17  「現実」に生き「民衆」のなかに生きよ
 仏法は現実主義である。多くの外道が観念論におちいるなか、釈尊は厳然と、現実に即して離れない中道の生き方を説いた。
 「現実」という大地を離れて、仏法はない。「民衆」という大地を離れた宗教者は、根なし草となる。現実に背を向ける者は、現実から背を向けられる。民衆を見くだす者は、民衆から軽蔑されよう。
 私どもは、日蓮大聖人の仰せのままに、いかなる苦労もいとわず、「現実」に生き、「民衆」のなかに生きぬいてきた。ゆえに御本仏のお心に感応し、広布の大展開があったと信ずる。

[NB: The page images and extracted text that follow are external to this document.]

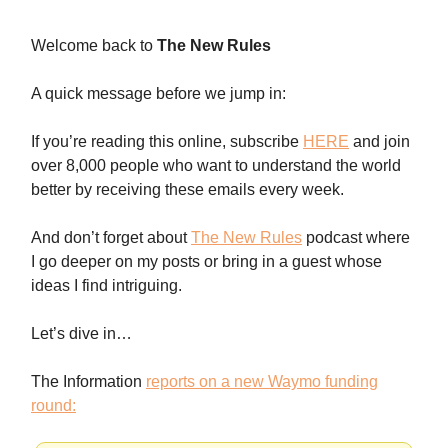
Welcome back to
The New Rules
A quick message before we jump in:
If you’re reading this online, subscribe
HERE
and join
over 8,000 people who want to understand the world
better by receiving these emails every week.
And don’t forget about
The New Rules
podcast where
I go deeper on my posts or bring in a guest whose
ideas I find intriguing.
Let’s dive in…
The Information
reports on a new Waymo funding
round: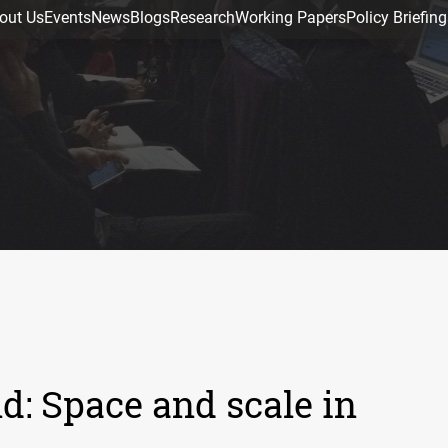
out Us
Events
News
Blogs
Research
Working Papers
Policy Briefing
d: Space and scale in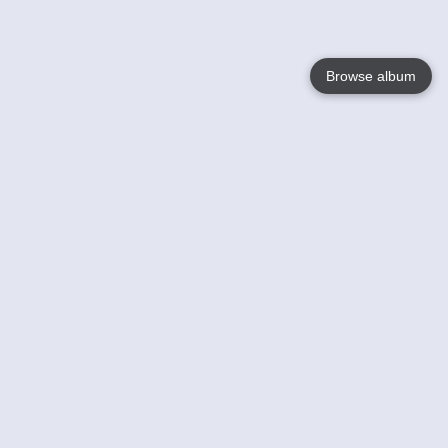
Browse album
Language
English
Nederlands
Français
Votre / vos
Help
En savoir plusu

 私どもは変わらない。この道を行く。法のため、人類のために。だれが変心し、堕落しようと、また私どもにまで、その民衆利用の計画に従わせるため策動しようと、学会は変わらない。従えば、仏法は死滅する。人類の希望の太陽は消える。断じてできることではない。
 悪に従わねば、悪に迫害される。当然のことである。変心と堕落の人々からの攻撃は、信仰者の勲章である。

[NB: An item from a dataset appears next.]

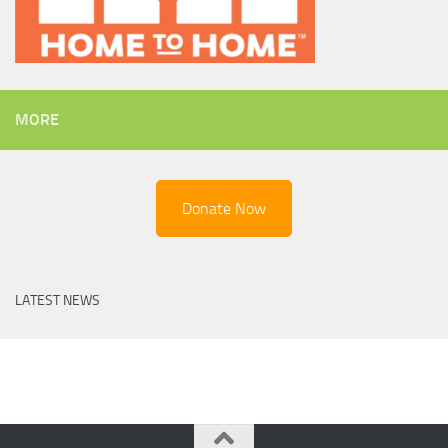
MORE
Donate Now
LATEST NEWS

18  私どもは「地涌」の戦士である。大地から陸続と涌き出でた、御本仏の眷属である。三世にわたる門下である。
 地涌――ここに大きな意義がある。決して、高いところから天下ったのではない。
 地涌には「民衆」の鼓動がある。地涌には「平等」の響きがある。地涌には「自発」と「自由」の歓喜の調べがある。どうか、この「民衆連帯の道」を、また、広々とした「世界への道」を、ともどもに楽しく歩んでいただきたいと申し上げ、スピーチを結ばせていただく。